Most murder suicide cases involve male killers and female victims.

Police say Jennair Gerardot (left) shot and killed Meredith Chapman (right) before committing suicide.
Police say Jennair Gerardot (left) shot and killed Meredith Chapman (right) before committing suicide.Read moreInstagram; University of Delaware

The murder-suicide case that unfolded this week on the Main Line stands out for many reasons.

The locale, the love-triangle angle, and the accomplishments of the killer and victim took interest in the case to a higher level. And even in the realm of murder-suicides, the case is especially unusual.

First, a review of the case:

  1. According to police,  Jennair Gerardot, 47, slipped into the Radnor Township home of  Meredith Chapman, 33, lay in wait, and then shot and killed the younger woman before killing herself.

  2. Gerardot's husband, Mark, had been having an affair with Chapman, a former candidate for state senate in Delaware and a University of Delaware executive and instructor who was recently named an assistant vice president at Villanova University, law enforcement officials say. Mark Gerardot also had worked at the University of Delaware.

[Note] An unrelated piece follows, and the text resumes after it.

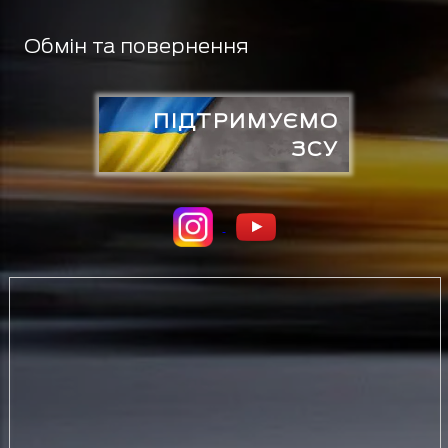
Обмін та повернення
ПІДТРИМУЄМО
ЗСУ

  3. Police said Jennair Gerardot caught wind of her husband's relationship, and plotted her response in a series of text messages and emails that made her intentions clear.

Unlike most murder-suicides, both the killer and the victim in the Radnor case were women.

According to a 2015 Violence Policy Center study, in 89 percent of murder-suicide cases the killer is male and most likely armed with a gun. In most cases, the killer and the victim, or victims, knew each other, and 72 percent of all cases involved intimate partners.

Kristen Rand, legislative director for the center, said the group is preparing a study on murder-suicides during the first half of 2017.

During that time, the researchers documented 296 suicides — 263 who were male, 19 who were female, and 14 whose gender could not be determined based on the information provided.

"Of the 19 murder-suicides committed by females, 10 of the incidents involved at least one female victim," Rand said via email. "None of the incidents exactly match the circumstances of the case in Philadelphia."